Exercise prompt: Write all of the entries out again exactly.

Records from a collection
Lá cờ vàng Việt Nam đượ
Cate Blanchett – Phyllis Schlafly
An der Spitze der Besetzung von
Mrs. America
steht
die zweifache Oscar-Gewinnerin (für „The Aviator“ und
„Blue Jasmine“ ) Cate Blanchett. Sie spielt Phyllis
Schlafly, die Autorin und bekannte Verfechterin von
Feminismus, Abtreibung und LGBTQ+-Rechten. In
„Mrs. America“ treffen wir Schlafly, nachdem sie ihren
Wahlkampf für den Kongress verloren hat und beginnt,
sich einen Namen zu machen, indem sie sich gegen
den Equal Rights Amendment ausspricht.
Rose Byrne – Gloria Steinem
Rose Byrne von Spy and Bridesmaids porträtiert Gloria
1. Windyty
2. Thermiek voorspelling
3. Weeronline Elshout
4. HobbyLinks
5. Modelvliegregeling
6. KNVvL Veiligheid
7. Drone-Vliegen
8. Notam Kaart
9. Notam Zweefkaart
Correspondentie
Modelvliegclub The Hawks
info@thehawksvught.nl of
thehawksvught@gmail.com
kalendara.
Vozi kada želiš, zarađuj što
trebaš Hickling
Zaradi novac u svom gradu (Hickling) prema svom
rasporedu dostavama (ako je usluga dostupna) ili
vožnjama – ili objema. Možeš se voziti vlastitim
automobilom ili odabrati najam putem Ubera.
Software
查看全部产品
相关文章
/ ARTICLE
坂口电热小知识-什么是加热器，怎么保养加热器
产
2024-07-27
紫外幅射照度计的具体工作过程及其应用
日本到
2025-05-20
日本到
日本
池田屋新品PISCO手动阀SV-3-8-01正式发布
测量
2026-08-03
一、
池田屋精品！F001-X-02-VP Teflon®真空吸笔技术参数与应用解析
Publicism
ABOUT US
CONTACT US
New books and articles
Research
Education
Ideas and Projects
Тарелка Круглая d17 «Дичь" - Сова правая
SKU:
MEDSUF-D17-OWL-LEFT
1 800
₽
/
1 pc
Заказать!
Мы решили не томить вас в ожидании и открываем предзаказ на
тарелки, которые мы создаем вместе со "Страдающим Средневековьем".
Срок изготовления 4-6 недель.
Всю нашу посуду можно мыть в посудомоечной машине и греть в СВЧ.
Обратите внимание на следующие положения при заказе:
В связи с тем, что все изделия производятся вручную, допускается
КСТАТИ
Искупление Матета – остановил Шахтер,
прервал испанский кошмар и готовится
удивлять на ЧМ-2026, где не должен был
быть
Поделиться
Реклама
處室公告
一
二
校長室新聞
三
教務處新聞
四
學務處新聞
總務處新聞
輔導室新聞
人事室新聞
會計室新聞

Your solution:
Lá cờ vàng Việt Nam đượ
Cate Blanchett – Phyllis Schlafly
An der Spitze der Besetzung von
Mrs. America
steht
die zweifache Oscar-Gewinnerin (für „The Aviator“ und
„Blue Jasmine“ ) Cate Blanchett. Sie spielt Phyllis
Schlafly, die Autorin und bekannte Verfechterin von
Feminismus, Abtreibung und LGBTQ+-Rechten. In
„Mrs. America“ treffen wir Schlafly, nachdem sie ihren
Wahlkampf für den Kongress verloren hat und beginnt,
sich einen Namen zu machen, indem sie sich gegen
den Equal Rights Amendment ausspricht.
Rose Byrne – Gloria Steinem
Rose Byrne von Spy and Bridesmaids porträtiert Gloria
1. Windyty
2. Thermiek voorspelling
3. Weeronline Elshout
4. HobbyLinks
5. Modelvliegregeling
6. KNVvL Veiligheid
7. Drone-Vliegen
8. Notam Kaart
9. Notam Zweefkaart
Correspondentie
Modelvliegclub The Hawks
info@thehawksvught.nl of
thehawksvught@gmail.com
kalendara.
Vozi kada želiš, zarađuj što
trebaš Hickling
Zaradi novac u svom gradu (Hickling) prema svom
rasporedu dostavama (ako je usluga dostupna) ili
vožnjama – ili objema. Možeš se voziti vlastitim
automobilom ili odabrati najam putem Ubera.
Software
查看全部产品
相关文章
/ ARTICLE
坂口电热小知识-什么是加热器，怎么保养加热器
产
2024-07-27
紫外幅射照度计的具体工作过程及其应用
日本到
2025-05-20
日本到
日本
池田屋新品PISCO手动阀SV-3-8-01正式发布
测量
2026-08-03
一、
池田屋精品！F001-X-02-VP Teflon®真空吸笔技术参数与应用解析
Publicism
ABOUT US
CONTACT US
New books and articles
Research
Education
Ideas and Projects
Тарелка Круглая d17 «Дичь" - Сова правая
SKU:
MEDSUF-D17-OWL-LEFT
1 800
₽
/
1 pc
Заказать!
Мы решили не томить вас в ожидании и открываем предзаказ на
тарелки, которые мы создаем вместе со "Страдающим Средневековьем".
Срок изготовления 4-6 недель.
Всю нашу посуду можно мыть в посудомоечной машине и греть в СВЧ.
Обратите внимание на следующие положения при заказе:
В связи с тем, что все изделия производятся вручную, допускается
КСТАТИ
Искупление Матета – остановил Шахтер,
прервал испанский кошмар и готовится
удивлять на ЧМ-2026, где не должен был
быть
Поделиться
Реклама
處室公告
一
二
校長室新聞
三
教務處新聞
四
學務處新聞
總務處新聞
輔導室新聞
人事室新聞
會計室新聞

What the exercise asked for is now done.